Eibelberg
Highlights
- Eibelberg ist ein ehemaliger Außenlager des Konzentrationslagers Flossenbürg.
- Es wurde 1944 errichtet und diente zur Zwangsarbeit im Rahmen der Rüstungsproduktion.
- Tausende Häftlinge aus verschiedenen europäischen Ländern waren dort inhaftiert.
Tipps
- Der Eintritt zur Gedenkstätte ist kostenlos, ebenso der Parkplatz vor Ort.
- Das Gelände ist barrierefrei zugänglich, Toiletten und ein Café sind vorhanden.

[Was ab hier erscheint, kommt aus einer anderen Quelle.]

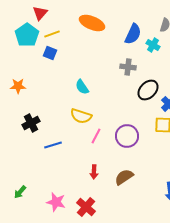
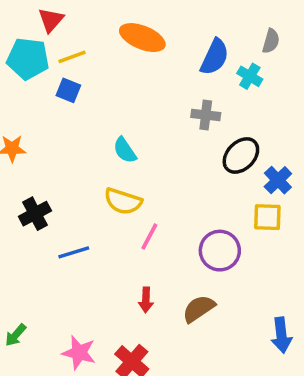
cyan pentagon: (27, 35) -> (28, 59), turned -30
purple circle: (127, 136) -> (220, 251), moved

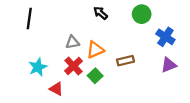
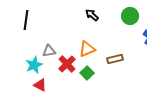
gray triangle: (72, 42) -> (49, 51), moved
red triangle: (56, 89) -> (40, 85), moved

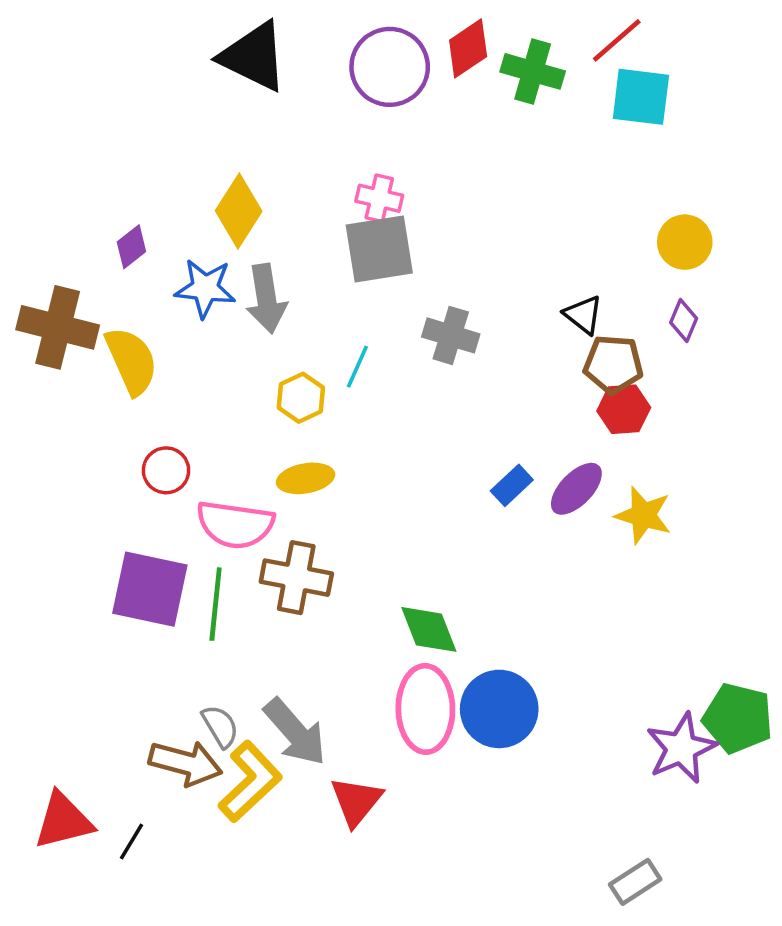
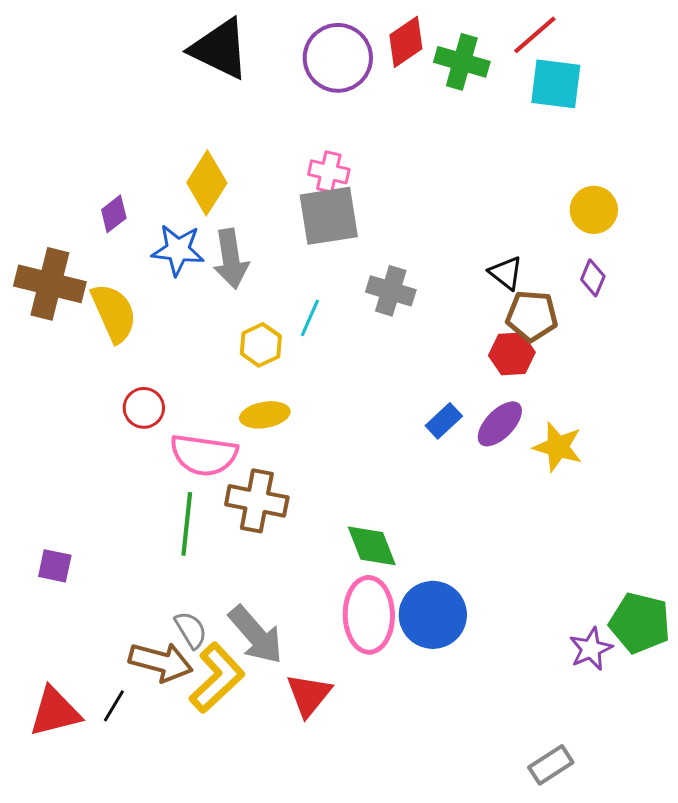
red hexagon: (624, 409) -> (512, 354), moved
purple square: (150, 589) -> (55, 566), moved, size x0.5
purple star: (681, 748) -> (591, 649), size x0.7
black line: (131, 842) -> (114, 706), moved

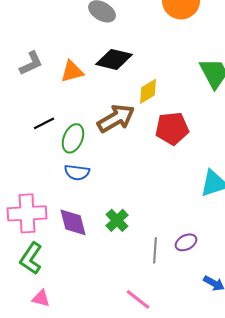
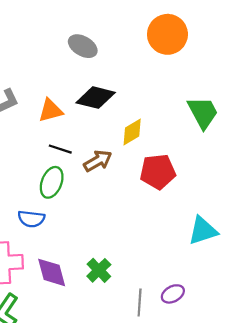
brown arrow: (116, 118) -> (98, 161), size x0.7
black line: (44, 123) -> (60, 149), moved, turned 45
blue semicircle: (77, 172) -> (31, 219), moved

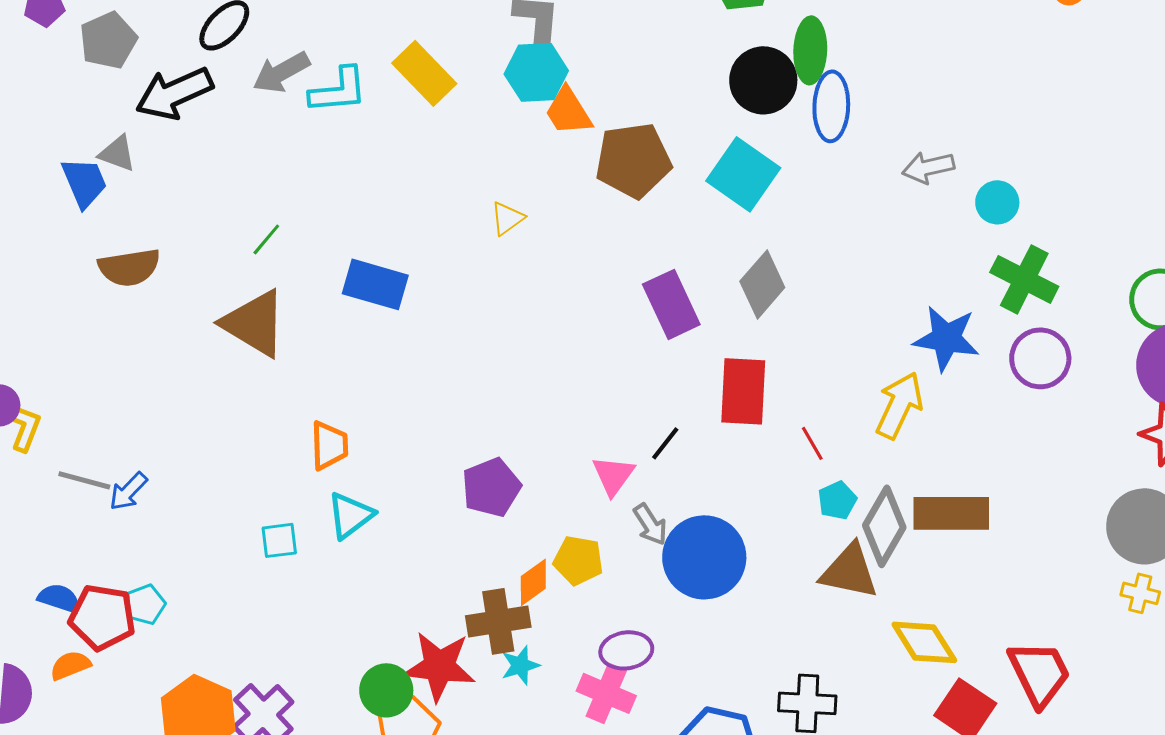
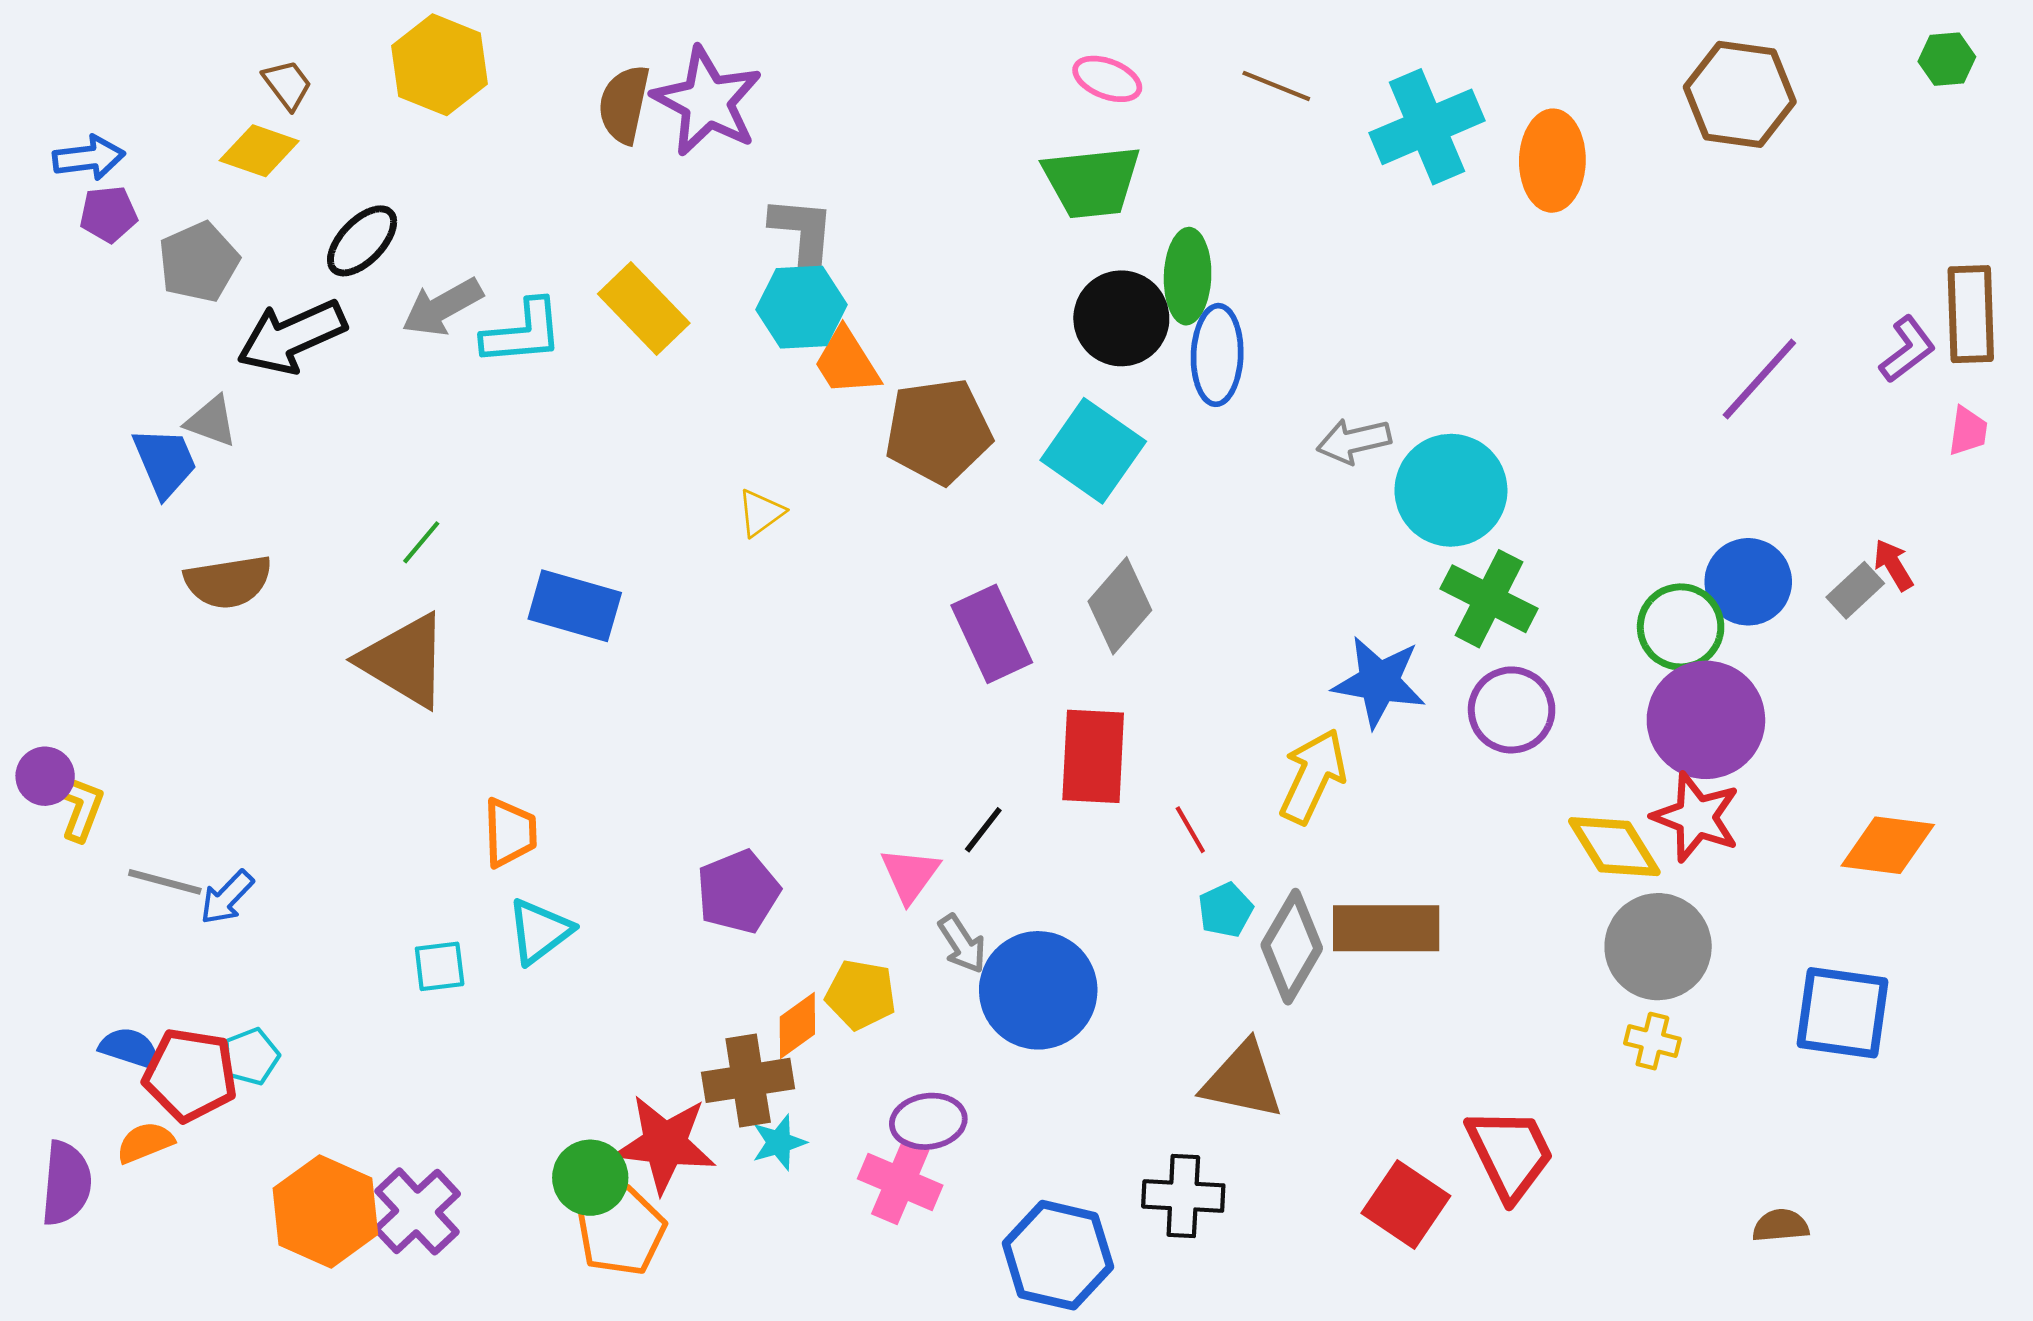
cyan circle: (997, 202) -> (1451, 490), size x1.8
brown triangle: (849, 571) -> (1242, 1080), moved
yellow diamond: (924, 642) -> (1614, 847), moved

- Ausführliche Infotafeln und Filme vermitteln detailliert die Geschichte des Ortes.
Eigenschaften
Über Eibelberg
Der Eibelberg in Flossenbürg ist ein zentraler Ort der Erinnerung und Gedenken an die Opfer des Nationalsozialismus. Hier befand sich einst das Konzentrationslager Flossenbürg, das ab 1938 errichtet wurde und im Laufe der Jahre zu einem der größten und bedeutendsten Lagerkomplexe im Reich wurde. Der Eibelberg steht heute als Mahnmal für die Schrecken der nationalsozialistischen Diktatur und erinnert eindringlich an die historischen Verbrechen, die hier begangen wurden. Die Gedenkstätte ist Teil der Stiftung Bayerische Gedenkstätten und erfüllt eine wichtige Funktion als Bildungs- und Forschungszentrum.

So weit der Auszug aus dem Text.